Australian airline Qantas Airways has called out Australia's International Air Services Commission (IASC) to fully rescind its previous draft decision and to fully approve the carrier's codesharing arrangement with Air Niugini on Australia-Papua New Guinea routes.

In its draft decision from October, IASC approved the codeshare for a "trial period" until 30th June, 2018, but only on Brisbane-Port Moresby route operated by both airlines and on Sydney-Port Moresby route, operated by Air Niugini. The IASC decision did not mention Cairns-Port Moresby, which is operated by Air Niugini.

In its response to the IASC draft decision, Qantas said:

The Qantas and Air Niugini proposal is predicated on a whole of market, package proposition which reflects the circumstances and reality of this market and is premised on the proposal being approved in its entirety. We request the Commission review the draft decisions and authorize the code share in its entirety, including Cairns-Port Moresby (Cairns sector) for the duration of the relevant Determinations.

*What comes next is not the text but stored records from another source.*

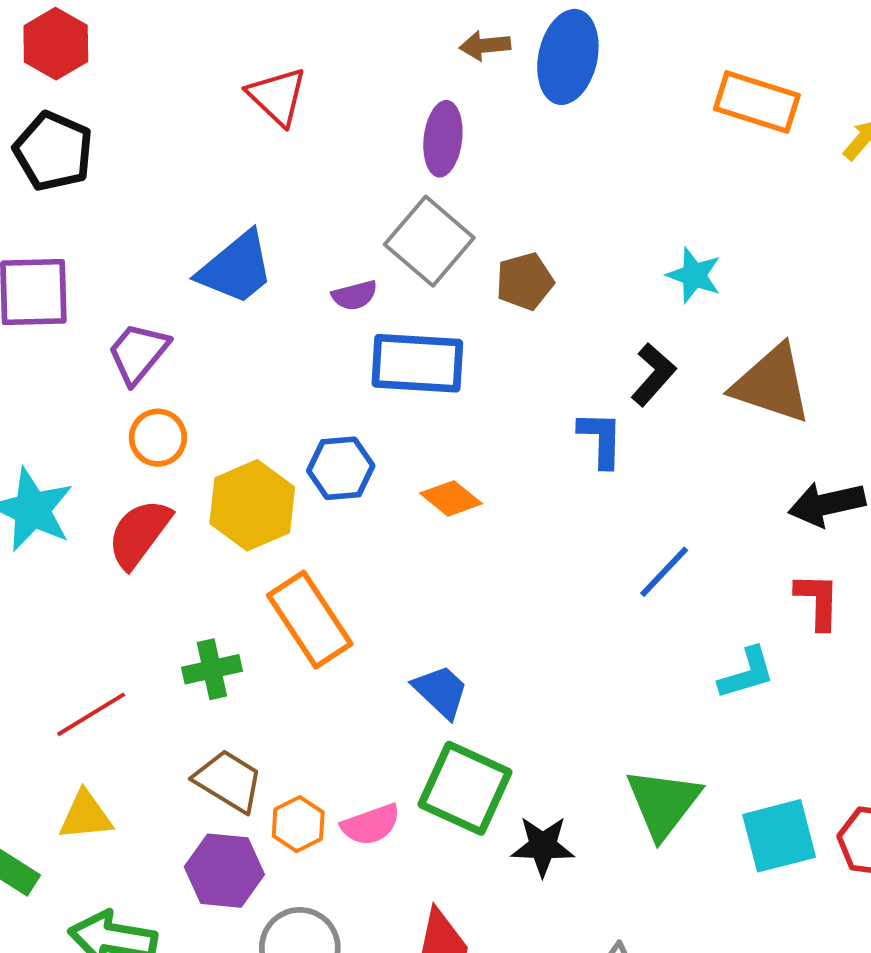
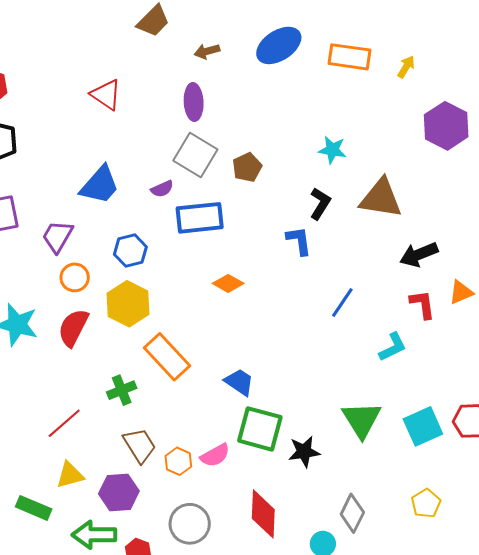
blue ellipse: (568, 57) -> (279, 45), moved, turned 54
blue hexagon: (341, 468) -> (130, 251), moved
brown trapezoid: (229, 781) -> (140, 445), turned 36
purple hexagon: (224, 871) -> (119, 492), moved

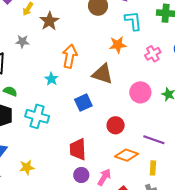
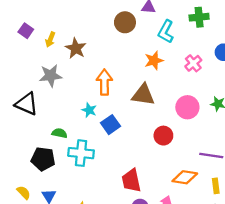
cyan L-shape: (133, 21) -> (166, 32), turned -135
gray star: (22, 41) -> (51, 76), size x1.5
green semicircle: (10, 91) -> (59, 133), moved
blue square: (83, 103) -> (110, 125), moved
red circle: (116, 125) -> (163, 136), moved

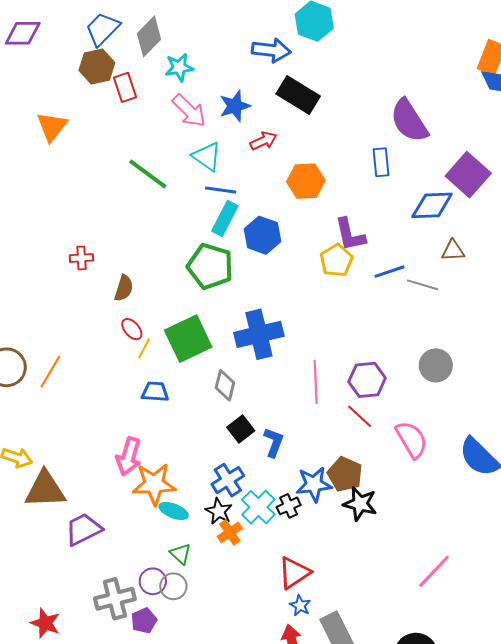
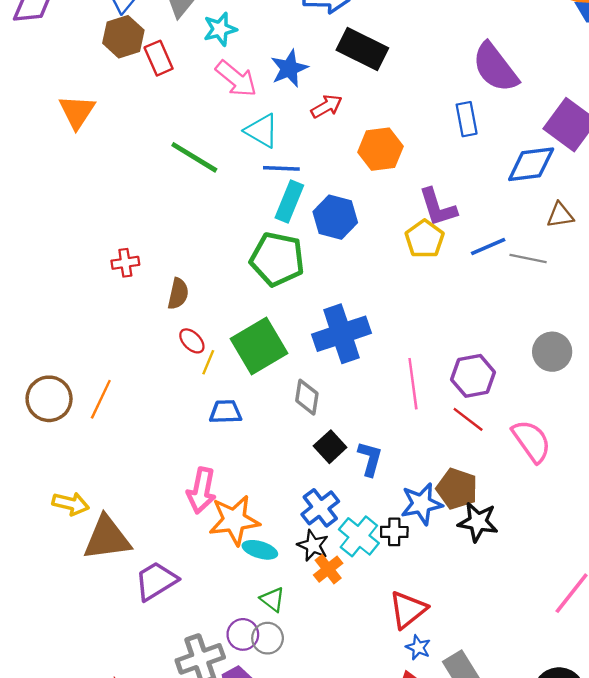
black cross: (289, 506) -> (394, 532), turned 30

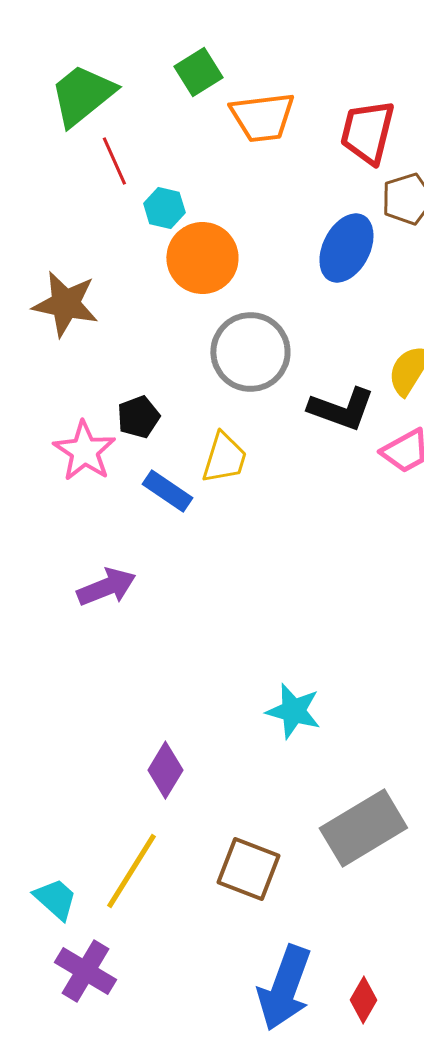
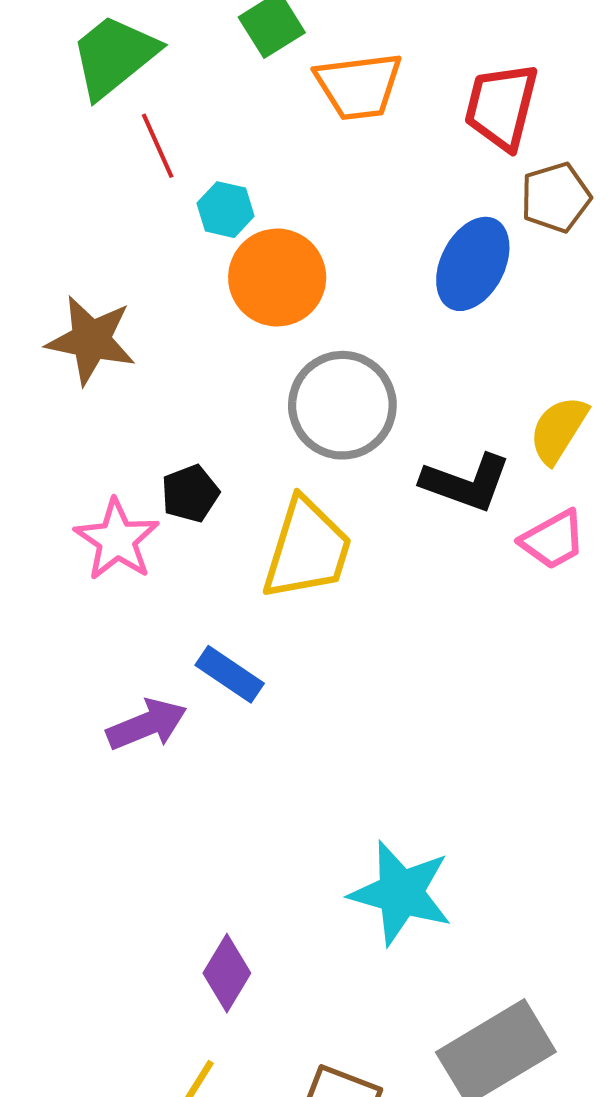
yellow trapezoid: (224, 458) -> (307, 549), size x1.5
blue rectangle: (167, 491) -> (230, 674), moved
cyan star: (293, 711) -> (401, 893), size x1.4

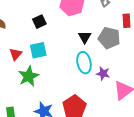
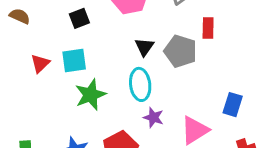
purple star: (103, 74) -> (153, 117), moved
green star: (29, 76) -> (91, 95), moved

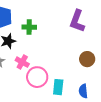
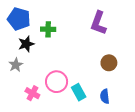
pink cross: (22, 62) -> (32, 93), moved
cyan rectangle: (58, 87) -> (79, 92), turned -35

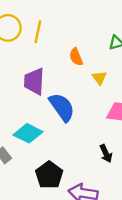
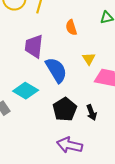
yellow triangle: (99, 78) -> (89, 59), moved
black pentagon: (49, 175) -> (65, 109), moved

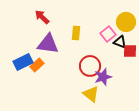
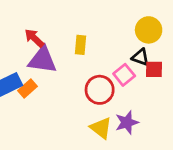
red arrow: (42, 17) -> (34, 38), moved
pink square: (108, 34) -> (124, 75), moved
purple star: (103, 77) -> (127, 122), moved

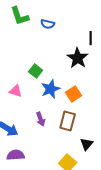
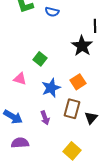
blue star: (51, 89) -> (51, 88), moved
purple arrow: (41, 119) -> (45, 118), moved
black triangle: (87, 144) -> (91, 118), moved

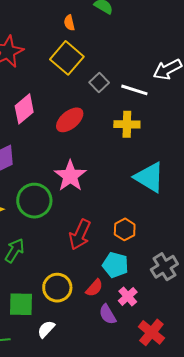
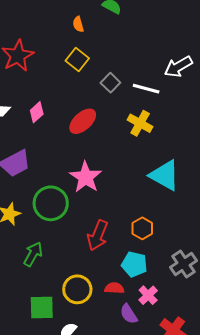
yellow square: (67, 58) -> (77, 59), size x0.7
pink diamond: (24, 109) -> (37, 112), size x0.7
yellow cross: (127, 124) -> (140, 123), turned 30
red semicircle: (94, 288) -> (114, 288), turned -126

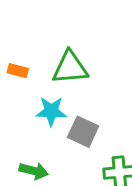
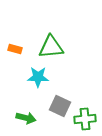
gray square: (83, 132) -> (60, 106), moved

Qantas' submission also added that it was not practical to segment the market as the commission has proposed and added:

"The Commission's draft decisions do not, in our view, establish a case for 'serious concerns' as described by the policy statement. Importantly the Commission has not demonstrated that it has satisfied itself that the requested aviation would not be of benefit to the public."

The carrier applied with IASC to codeshare with the Air Niugini's Cairns-Port Moresby service as part of the deal to reflect its network changes to PNG. At the same time, the carriers would codeshare on each other's Brisbane-Port Moresby service and The Flying Kangaroo would continue to codeshare on the Air Niugini's Sydney-Port Moresby route.

Qantas also said that the IASC decision represents a "desire of the Commission to move away from its guidelines and conduct an experimental workshop which contradicts the intent in the Minister's Policy Statement".

The airline said:

"The IASC draft decisions support a puzzling proposition whereby a monopoly provider on the Cairns sector presents a better public benefit outcome than the addition of Qantas' presence as a fully independent code share partner."

The Australian national carrier added:

"The Commission then proposes to base a future assessment of whether to approve the code sharing on the Cairns sector on the performance of two different routes (the Sydney and Brisbane sectors) which have their own specific dynamics, route economics, operators and competitors. This approach is illogical and inconsistent with the IASC framework which provides for criteria for the Commission to make a decision."